Activity: No pictures in the copy, please: retype all the records exactly.

Given records:

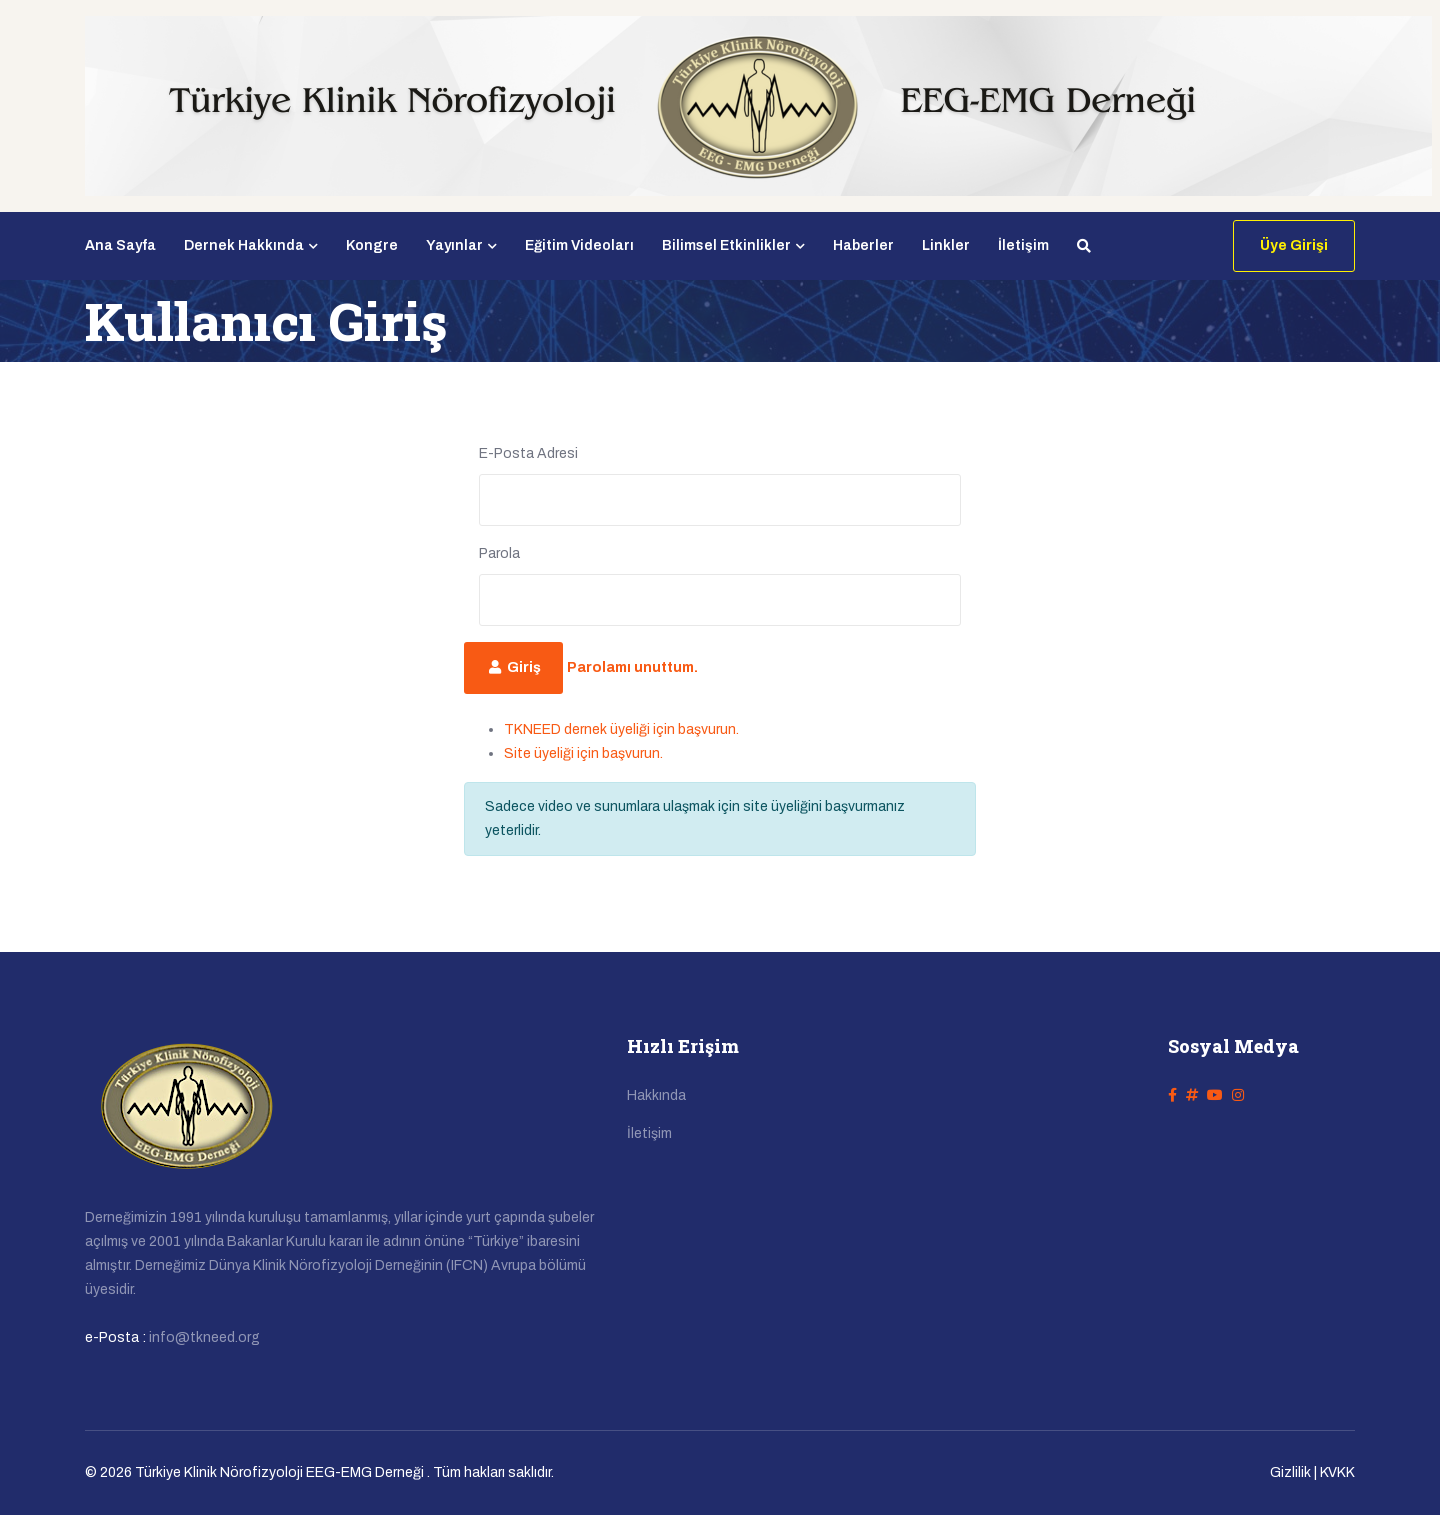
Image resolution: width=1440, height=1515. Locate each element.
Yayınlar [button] (461, 245)
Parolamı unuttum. (632, 667)
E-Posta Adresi (528, 453)
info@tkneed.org (204, 1337)
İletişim (1023, 245)
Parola (499, 553)
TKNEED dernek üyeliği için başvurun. (621, 729)
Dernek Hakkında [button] (251, 245)
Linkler (946, 245)
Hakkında (656, 1095)
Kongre (372, 245)
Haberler (863, 245)
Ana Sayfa (120, 245)
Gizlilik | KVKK (1312, 1472)
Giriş (513, 667)
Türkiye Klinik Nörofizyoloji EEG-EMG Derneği (279, 1472)
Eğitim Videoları (579, 245)
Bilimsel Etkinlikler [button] (733, 245)
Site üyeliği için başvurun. (583, 753)
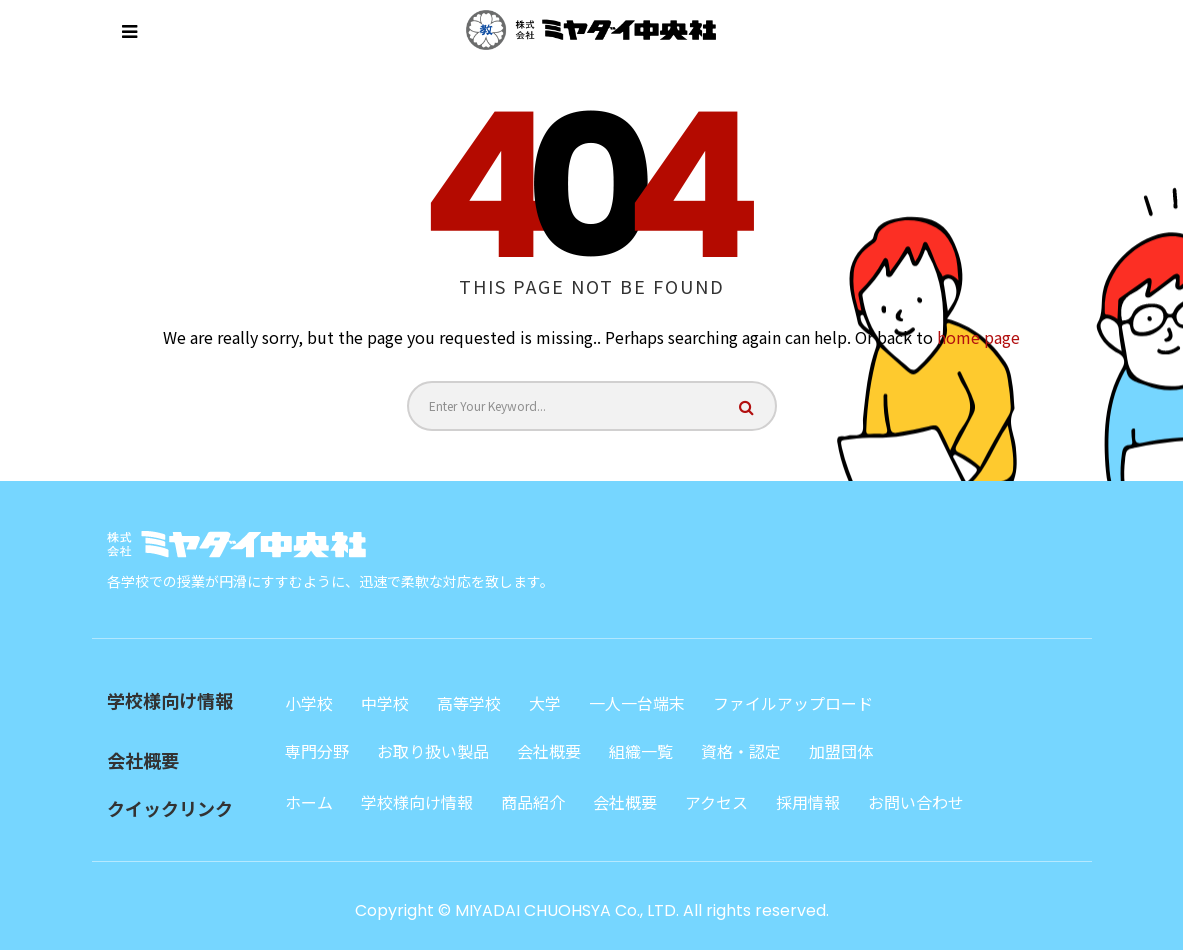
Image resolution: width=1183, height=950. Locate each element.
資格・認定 (741, 751)
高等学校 (469, 703)
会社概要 (549, 751)
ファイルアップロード (793, 703)
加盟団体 (841, 751)
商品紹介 (533, 802)
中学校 (385, 703)
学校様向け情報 (417, 802)
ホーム (309, 802)
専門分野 (317, 751)
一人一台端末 (637, 703)
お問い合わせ (916, 802)
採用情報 (808, 802)
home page (978, 337)
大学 (545, 703)
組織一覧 (641, 751)
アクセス (716, 802)
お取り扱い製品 (433, 751)
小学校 (309, 703)
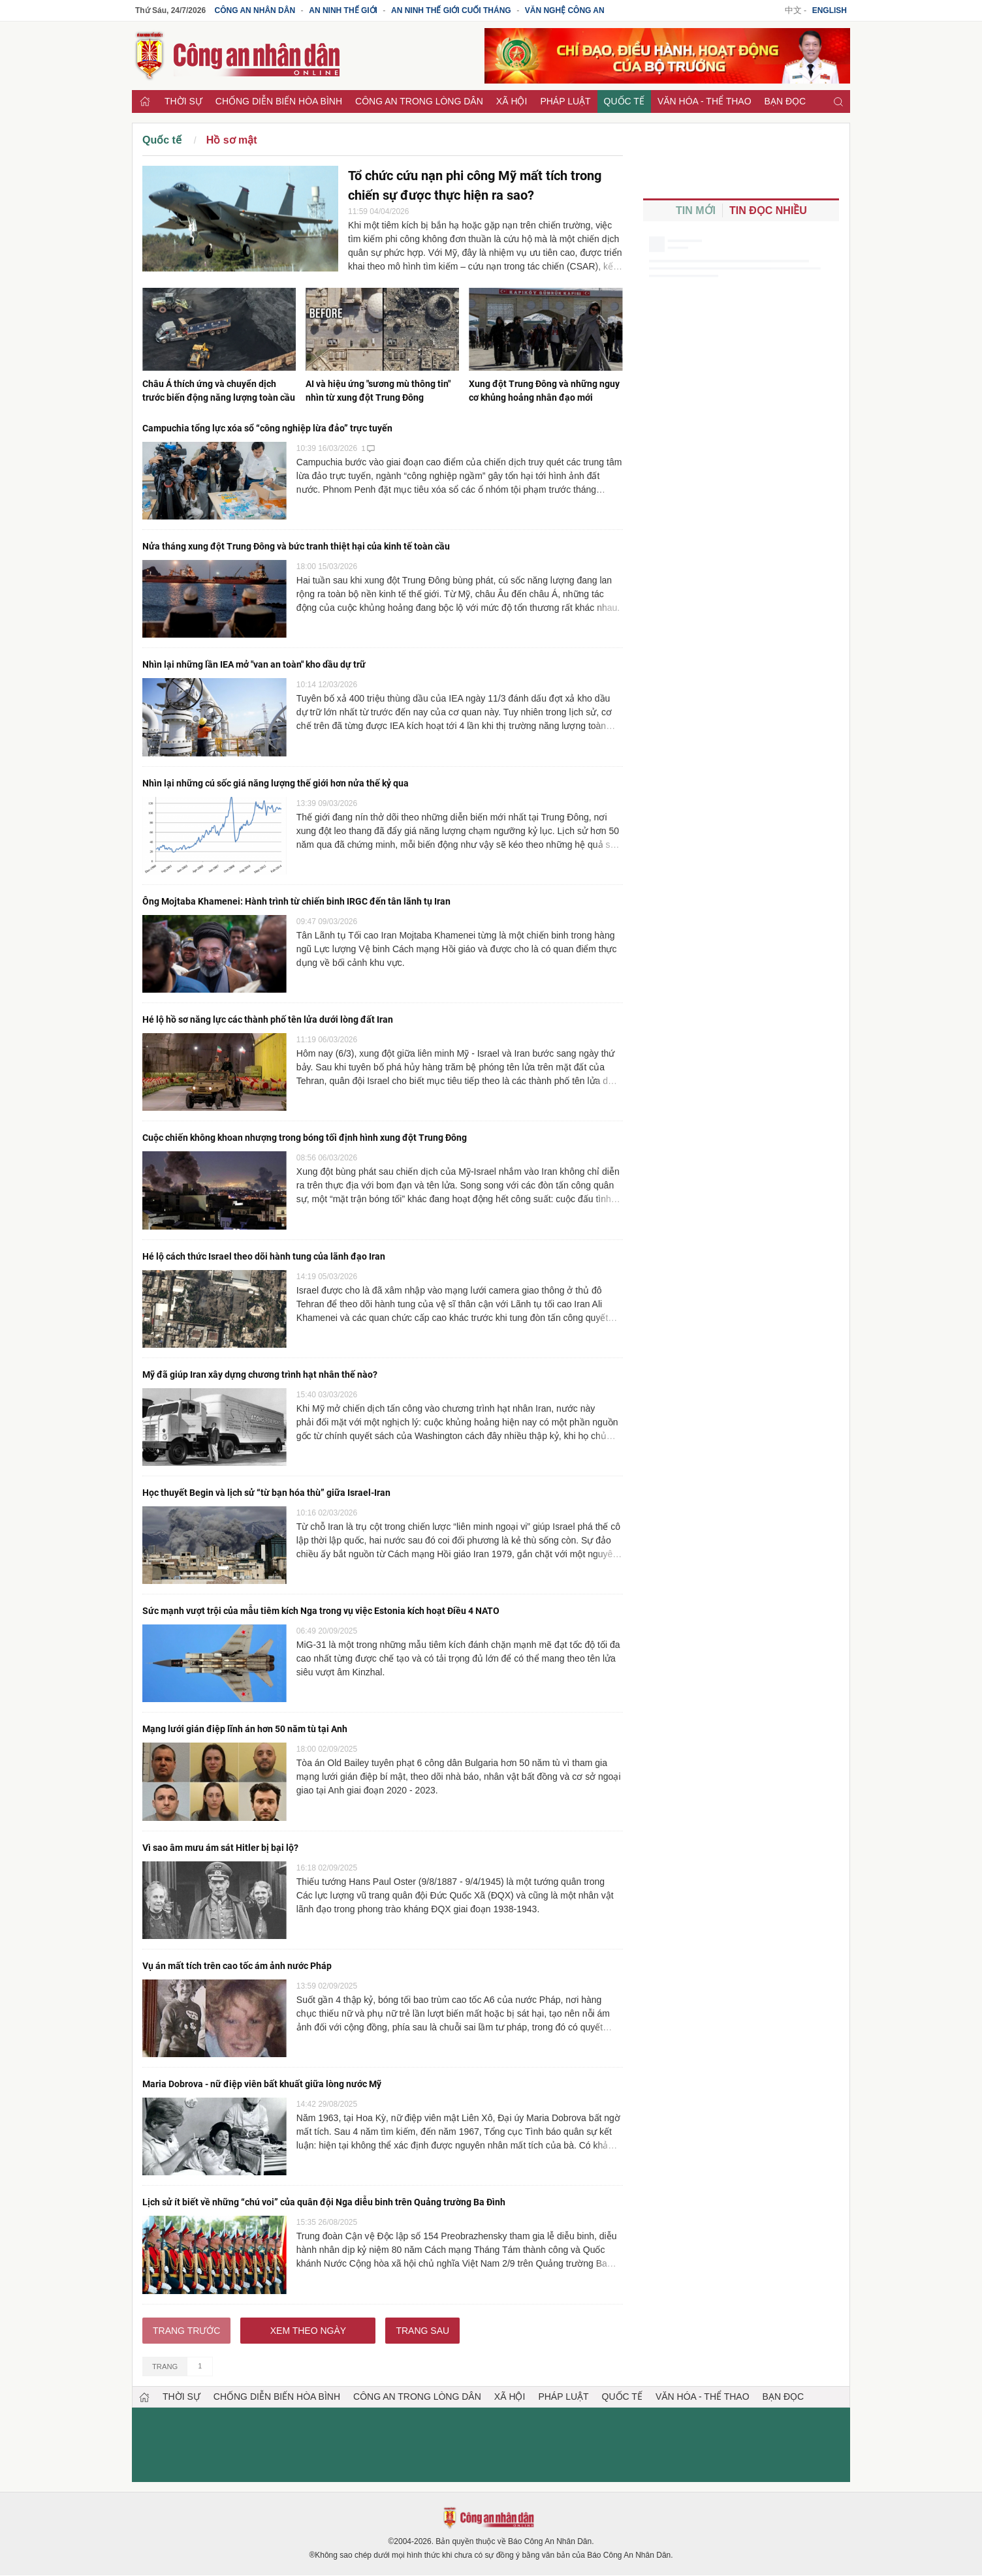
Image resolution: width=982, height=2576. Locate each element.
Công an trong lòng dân (419, 101)
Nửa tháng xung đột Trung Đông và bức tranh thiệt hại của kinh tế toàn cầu (296, 546)
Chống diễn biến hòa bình (278, 101)
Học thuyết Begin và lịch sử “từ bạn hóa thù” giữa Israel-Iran (266, 1492)
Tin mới (696, 210)
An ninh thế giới (343, 10)
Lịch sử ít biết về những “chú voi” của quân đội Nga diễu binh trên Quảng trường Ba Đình (323, 2202)
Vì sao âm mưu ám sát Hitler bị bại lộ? (220, 1847)
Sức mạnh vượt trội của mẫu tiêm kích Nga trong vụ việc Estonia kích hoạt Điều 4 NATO (320, 1611)
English (829, 10)
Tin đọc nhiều (768, 210)
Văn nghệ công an (565, 10)
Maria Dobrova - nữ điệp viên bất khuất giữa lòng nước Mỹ (261, 2084)
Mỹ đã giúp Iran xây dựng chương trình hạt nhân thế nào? (259, 1374)
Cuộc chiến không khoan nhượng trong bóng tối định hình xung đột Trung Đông (304, 1137)
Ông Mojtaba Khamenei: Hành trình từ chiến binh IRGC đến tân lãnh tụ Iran (296, 901)
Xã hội (512, 101)
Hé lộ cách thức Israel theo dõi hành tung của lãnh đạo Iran (263, 1256)
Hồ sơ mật (231, 140)
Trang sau (422, 2330)
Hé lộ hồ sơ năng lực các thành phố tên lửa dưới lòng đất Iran (267, 1019)
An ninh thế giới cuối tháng (451, 10)
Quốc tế (624, 101)
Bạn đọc (785, 101)
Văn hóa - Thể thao (704, 101)
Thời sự (183, 101)
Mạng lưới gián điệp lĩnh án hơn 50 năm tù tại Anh (244, 1729)
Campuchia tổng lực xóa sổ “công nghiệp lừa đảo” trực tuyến (267, 428)
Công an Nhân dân (255, 10)
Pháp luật (565, 101)
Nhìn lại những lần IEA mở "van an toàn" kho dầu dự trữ (254, 664)
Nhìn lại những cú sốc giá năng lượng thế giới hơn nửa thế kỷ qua (275, 783)
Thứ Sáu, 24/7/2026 (170, 10)
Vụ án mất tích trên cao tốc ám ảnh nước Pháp (237, 1966)
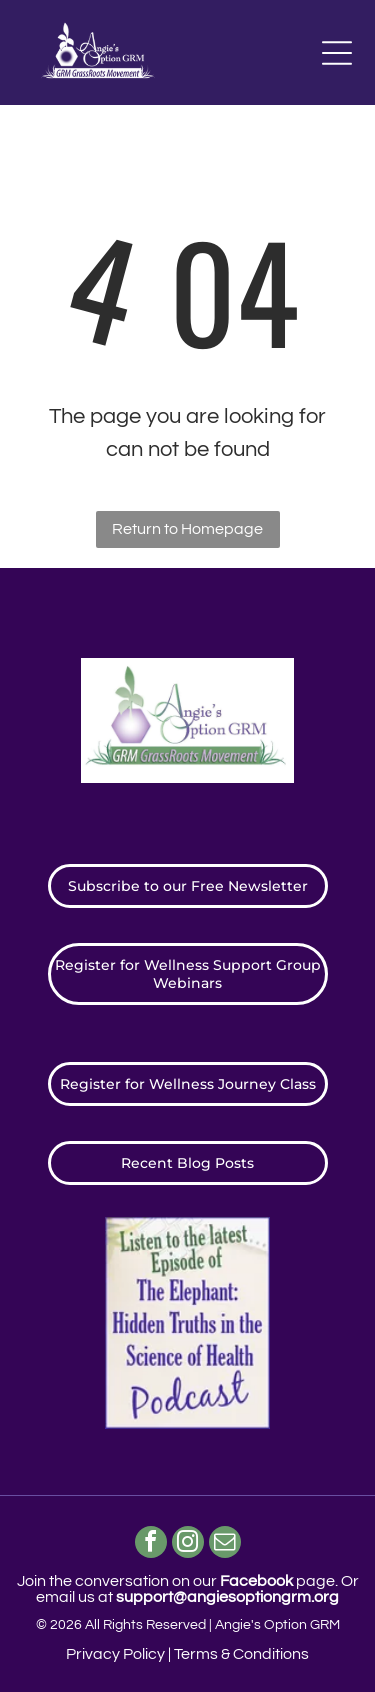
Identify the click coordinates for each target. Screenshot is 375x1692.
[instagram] (188, 1544)
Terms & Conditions (241, 1654)
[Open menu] (337, 53)
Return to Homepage (187, 529)
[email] (225, 1544)
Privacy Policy (115, 1654)
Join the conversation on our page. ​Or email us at (188, 1589)
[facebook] (151, 1544)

Output below:
Image resolution: width=1440, height=1515. Locate each element.
Yayınlar [button] (461, 245)
Parolamı unuttum. (632, 667)
E-Posta Adresi (528, 453)
info@tkneed.org (204, 1337)
İletişim (1023, 245)
Parola (499, 553)
TKNEED dernek üyeliği için başvurun. (621, 729)
Dernek Hakkında [button] (251, 245)
Linkler (946, 245)
Hakkında (656, 1095)
Kongre (372, 245)
Haberler (863, 245)
Ana Sayfa (120, 245)
Gizlilik | KVKK (1312, 1472)
Giriş (513, 667)
Türkiye Klinik Nörofizyoloji EEG-EMG Derneği (279, 1472)
Eğitim Videoları (579, 245)
Bilimsel Etkinlikler [button] (733, 245)
Site üyeliği için başvurun. (583, 753)
Image resolution: width=1183, height=950. Locate each element.
資格・認定 (741, 751)
高等学校 (469, 703)
会社概要 (549, 751)
ファイルアップロード (793, 703)
加盟団体 (841, 751)
商品紹介 (533, 802)
中学校 (385, 703)
学校様向け情報 (417, 802)
ホーム (309, 802)
専門分野 (317, 751)
一人一台端末 (637, 703)
お問い合わせ (916, 802)
採用情報 (808, 802)
home page (978, 337)
大学 (545, 703)
組織一覧 (641, 751)
アクセス (716, 802)
お取り扱い製品 (433, 751)
小学校 (309, 703)
Image resolution: width=982, height=2576. Locate each element.
Công an trong lòng dân (419, 101)
Nửa tháng xung đột Trung Đông và bức tranh thiệt hại của kinh tế toàn cầu (296, 546)
Chống diễn biến hòa bình (278, 101)
Học thuyết Begin và lịch sử “từ bạn hóa thù” giữa Israel-Iran (266, 1492)
Tin mới (696, 210)
An ninh thế giới (343, 10)
Lịch sử ít biết về những “chú voi” của quân đội Nga diễu binh trên Quảng trường Ba Đình (323, 2202)
Vì sao âm mưu ám sát Hitler bị bại lộ? (220, 1847)
Sức mạnh vượt trội của mẫu tiêm kích Nga trong vụ việc Estonia kích hoạt Điều 4 NATO (320, 1611)
English (829, 10)
Tin đọc nhiều (768, 210)
Văn nghệ công an (565, 10)
Maria Dobrova - nữ điệp viên bất khuất giữa lòng nước Mỹ (261, 2084)
Mỹ đã giúp Iran xây dựng chương trình hạt nhân thế nào? (259, 1374)
Cuộc chiến không khoan nhượng trong bóng tối định hình xung đột Trung Đông (304, 1137)
Ông Mojtaba Khamenei: Hành trình từ chiến binh IRGC đến tân lãnh tụ Iran (296, 901)
Xã hội (512, 101)
Hé lộ cách thức Israel theo dõi hành tung của lãnh đạo Iran (263, 1256)
Hồ sơ mật (231, 140)
Trang sau (422, 2330)
Hé lộ hồ sơ năng lực các thành phố tên lửa dưới lòng đất Iran (267, 1019)
An ninh thế giới cuối tháng (451, 10)
Quốc tế (624, 101)
Bạn đọc (785, 101)
Văn hóa - Thể thao (704, 101)
Thời sự (183, 101)
Mạng lưới gián điệp lĩnh án hơn 50 năm tù tại Anh (244, 1729)
Campuchia tổng lực xóa sổ “công nghiệp lừa đảo” trực tuyến (267, 428)
Công an Nhân dân (255, 10)
Pháp luật (565, 101)
Nhìn lại những lần IEA mở "van an toàn" kho dầu dự trữ (254, 664)
Nhìn lại những cú sốc giá năng lượng thế giới hơn nửa thế kỷ qua (275, 783)
Thứ Sáu, 24/7/2026 (170, 10)
Vụ án mất tích trên cao tốc ám ảnh nước Pháp (237, 1966)
Identify the click coordinates for each target. Screenshot is 375x1692.
[instagram] (188, 1544)
Terms & Conditions (241, 1654)
[Open menu] (337, 53)
Return to Homepage (187, 529)
[email] (225, 1544)
Privacy Policy (115, 1654)
Join the conversation on our page. ​Or email us at (188, 1589)
[facebook] (151, 1544)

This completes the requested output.